第419話 チームを支えていたもの
「いや、誰も何も——」
「……あ。もしかして……」
「ん?」
キッと俺を睨んでいた市原の目線が、不意に伏せられる。
そして少しの間を置いて——
「やっぱりお姉ちゃんが言ってたこと、合ってたの!?」
「はっ!?」
再び睨まれて、今まで俺に見せたことのない顔をして、とんでもないことを言ってくる。
いやいやなんやねんお姉ちゃんが言ってたことって!
……って、あれかぁぁぁ!!! お前が今週不調に陥ってた勘違いのことか!!!!
そして今その勘違いを、だいの
つまり……だいさぁぁぁぁん!!!
睨みつけてくる市原の視線から逃れるように俺はだいへ視線を送るも、変わらずだいは機能停止状態。

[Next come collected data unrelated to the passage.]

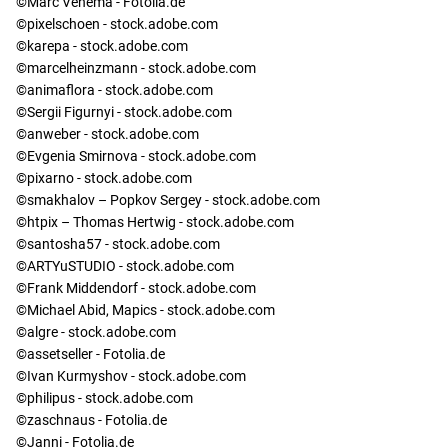
©Marc Venema - Fotolia.de
©pixelschoen - stock.adobe.com
©karepa - stock.adobe.com
©marcelheinzmann - stock.adobe.com
©animaflora - stock.adobe.com
©Sergii Figurnyi - stock.adobe.com
©anweber - stock.adobe.com
©Evgenia Smirnova - stock.adobe.com
©pixarno - stock.adobe.com
©smakhalov – Popkov Sergey - stock.adobe.com
©htpix – Thomas Hertwig - stock.adobe.com
©santosha57 - stock.adobe.com
©ARTYuSTUDIO - stock.adobe.com
©Frank Middendorf - stock.adobe.com
©Michael Abid, Mapics - stock.adobe.com
©algre - stock.adobe.com
©assetseller - Fotolia.de
©Ivan Kurmyshov - stock.adobe.com
©philipus - stock.adobe.com
©zaschnaus - Fotolia.de
©Janni - Fotolia.de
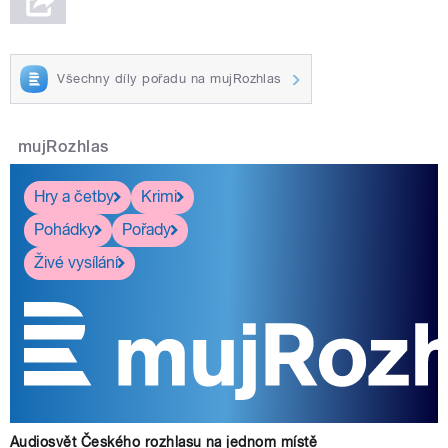
Všechny díly pořadu na mujRozhlas
mujRozhlas
Hry a četby
Krimi
Pohádky
Pořady
Živé vysílání
Audiosvět Českého rozhlasu na jednom místě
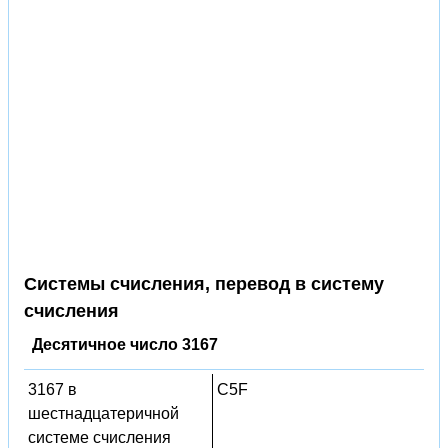
Системы счисления, перевод в систему
счисления
Десятичное число 3167
3167 в
C5F
шестнадцатеричной
системе счисления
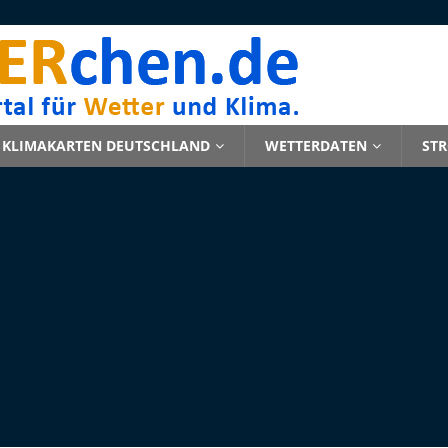
KLIMAKARTEN DEUTSCHLAND
WETTERDATEN
ST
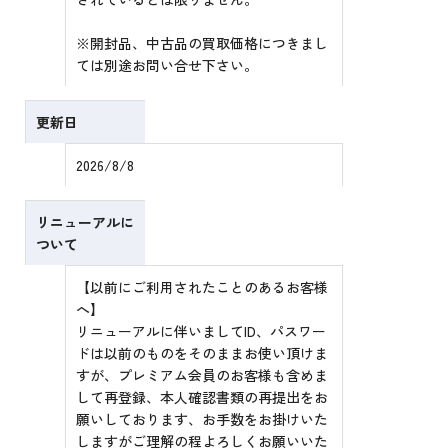
※開封品、中古品の買取価格につきまし
ては別途お問い合せ下さい。
更新日
2026/8/8
リニューアルに
ついて
【以前にご利用されたことのあるお客様
へ】
リニューアルに伴いましてID、パスワー
ドは以前のものをそのままお使い頂けま
すが、プレミアム会員のお客様も含めま
して再登録、本人確認書類の再提出をお
願いしております、お手数をお掛けいた
しますがご理解の程よろしくお願いいた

こんなやりとりをしている間にいつの間にか柴田は二塁に進んでいて、木本が送りバントを決め、1アウト3塁に場面が変わっていた。
ネクストサークルからずっとこちらのやりとり
見ていた国見さんが打席に入り、代わってネクストサークルに入るため、俺たちのやりとりを困惑した様子で見ていた飯田さんが、少しあわあわした様子で離れていく。
ほんと、俺この場面において全然監督出来てないよね!
石丸さんの引き寄せた流れでこのまま押し切るはずだったのに、どうしてこうなった……!
「嘘つき」
「いや、その——」
「さすがの私だって怒ったし!」
「いや、だからな? これは全然知らない人が付けたものじゃなくて——」
「言い訳しないで! 後でちゃんと説明してもらうからね!!」
「は、はい……」
言い訳しないであとで説明って、何とも難しいことを言われてしまった。
しかしここで「後で」があるあたりが市原なのだろうが、まるで浮気を問い詰めるかのように俺に詰め寄っていた市原が、俺に背を向け、ヘルメットとバットを置いている方へと向かって行ったのだが、あれ? まだ早くない? と思っていたら、いつの間にか状況が変わっていた。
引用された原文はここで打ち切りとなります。